"We hadn't been playing together for a while, so I don't think he was doing anything apart from working, buying a new condo, and just trying to get his life together," says Dafrico.
Even though he wasn't the best known artist in town, the hard-living Shamel was active in the local music scene. In the late '80s, he was the bassist for Mr. Crowe's Garden, which later became the Black Crowes after he and his friend, Ted Selke, were booted out.
"I think he was always bitter about that, but he didn't make a big deal out of it. That's the kind of guy he was." Even though rock stardom escaped him, Shamel went on to play in a series of modestly successful bands including the Dixie Tramps, and collaborated with a who's who of the local elite.
"When I got home from the funeral, I watched a video I made at Scott's birthday party in 1989," says Catfight! bassist Katy Graves, who knew Shamel for two decades. "He always had big, huge, cool birthday parties. Since Scott was in the Dixie Tramps at that time, they played the party - it was at Clarence Foster's - and then everyone in town, it seemed, got up to sing. Chris Robinson sang on 'Honky Tonk Woman,' Kevn Kinney sang 'Sweet Home Alabama.' Shane Morton got up and did '18' and 'Jumpin' Jack Flash.' Scott sang 'I Need Lunch' by the Dead Boys.

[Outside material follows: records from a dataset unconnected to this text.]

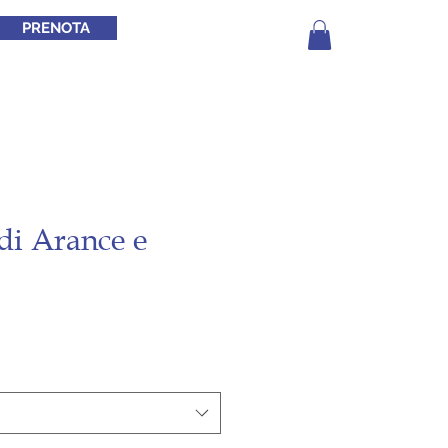
PRENOTA
 di Arance e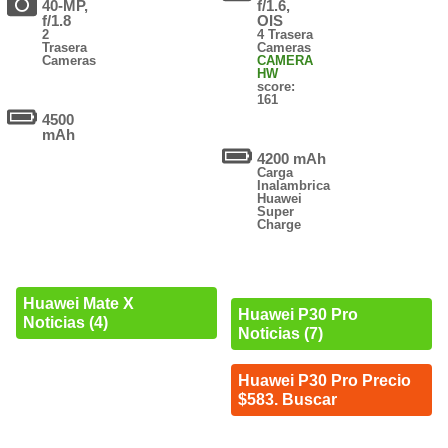
40-MP,
f/1.6,
f/1.8
OIS
2
4 Trasera
Trasera
Cameras
Cameras
CAMERA
HW
score:
161
4500
mAh
4200 mAh
Carga
Inalambrica
Huawei
Super
Charge
Huawei Mate X
Huawei P30 Pro
Noticias (4)
Noticias (7)
Huawei P30 Pro Precio
$583. Buscar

"Scott's big present that year was a pair of leather pants that his wife, Ashley, got him," recalls Graves. "He is wearing them in the video. After a food fight involving the birthday cake, the pants were pretty covered in white frosting. There were so many people on that tape who I still hang out with, even after all these years. Then again, there are several people who have passed away, and damn, what a waste. Scott was just flat out one of the nicest guys I ever knew."
"He just had a big heart," says Dafrico. "And that probably led to his addictive personality and I guess, from that, his early death." Shamel's penchant for excessive partying was a part of his image that friends tried to discourage but he embraced it and even joked about it, says Dafrico.
"He played with us for two months or so," says Bryan Stuart of Motor 76. "He had a really great heart. We still talk about the time when he almost blew up the singer's house one late night when he left the gas on after some ill-fated cooking episode. We still keep his vodka bottle from that night proudly on display."
"He was the real deal," says Lars Nagel, also of Motor 76. "He really was Exile on Main Street, a true rock 'n' roll pirate with a great human quality about him. We'll all miss him."
Scott Shamel was born Sept. 29, 1964 at Piedmont Hospital, and died there June 22, 2005. Cause of death was still unknown at press time.